**** Listed entries ****

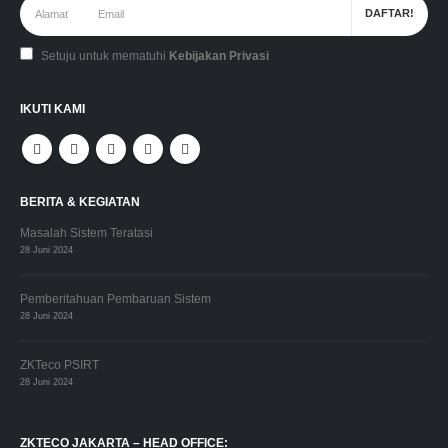
Setuju untuk mematuhi
Kebijakan Privasi
IKUTI KAMI
BERITA & KEGIATAN
Masalah Sistem Teratasi
28 Juni 2024
Pemberitahuan Pembaruan Sistem
28 Juni 2024
ZKTeco PSIRT
28 Juni 2024
ZKTECO JAKARTA – HEAD OFFICE:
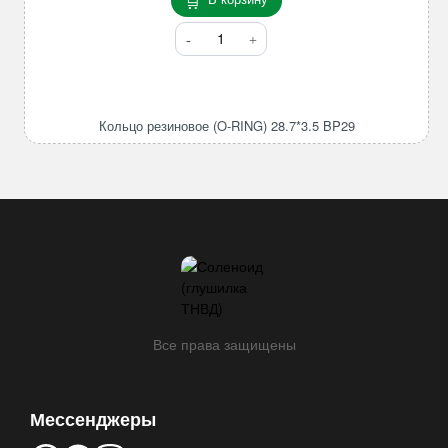
Количество
товара
Кольцо
резиновое
(O-
Кольцо резиновое (O-RING) 28.7*3.5 BP29
RING)
28.7*3.5
BP29
Все права защищены
Мессенджеры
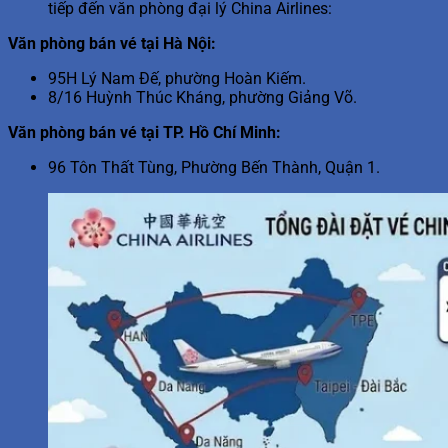
tiếp đến văn phòng đại lý China Airlines:
Văn phòng bán vé tại Hà Nội:
95H Lý Nam Đế, phường Hoàn Kiếm.
8/16 Huỳnh Thúc Kháng, phường Giảng Võ.
Văn phòng bán vé tại TP. Hồ Chí Minh:
96 Tôn Thất Tùng, Phường Bến Thành, Quận 1.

****

Task goal: Scan the data above line by line. Please say how many lines hold the word "Кольцо", and give only that number.

Exercise result: 2